**Task brief:** A faithful copy of all the data is required; pictures should not be included.

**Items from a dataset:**
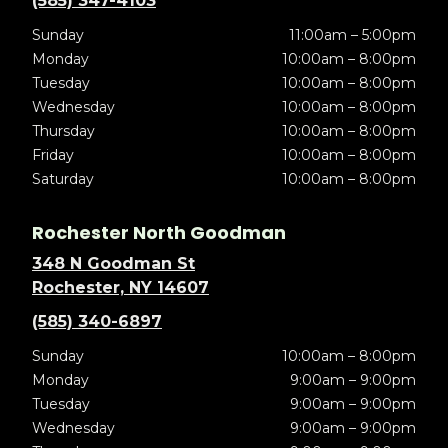
(585) 347-4103
Sunday
11:00am – 5:00pm
Monday
10:00am – 8:00pm
Tuesday
10:00am – 8:00pm
Wednesday
10:00am – 8:00pm
Thursday
10:00am – 8:00pm
Friday
10:00am – 8:00pm
Saturday
10:00am – 8:00pm
Rochester North Goodman
348 N Goodman St
Rochester, NY 14607
(585) 340-6897
Sunday
10:00am – 8:00pm
Monday
9:00am – 9:00pm
Tuesday
9:00am – 9:00pm
Wednesday
9:00am – 9:00pm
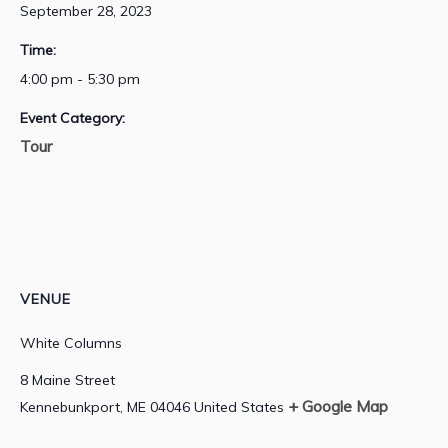
September 28, 2023
Time:
4:00 pm - 5:30 pm
Event Category:
Tour
VENUE
White Columns
8 Maine Street
+ Google Map
Kennebunkport
,
ME
04046
United States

**Written solution:**
(585) 347-4103
Sunday
11:00am – 5:00pm
Monday
10:00am – 8:00pm
Tuesday
10:00am – 8:00pm
Wednesday
10:00am – 8:00pm
Thursday
10:00am – 8:00pm
Friday
10:00am – 8:00pm
Saturday
10:00am – 8:00pm
Rochester North Goodman
348 N Goodman St
Rochester, NY 14607
(585) 340-6897
Sunday
10:00am – 8:00pm
Monday
9:00am – 9:00pm
Tuesday
9:00am – 9:00pm
Wednesday
9:00am – 9:00pm
September 28, 2023
Time:
4:00 pm - 5:30 pm
Event Category:
Tour
VENUE
White Columns
8 Maine Street
+ Google Map
Kennebunkport
,
ME
04046
United States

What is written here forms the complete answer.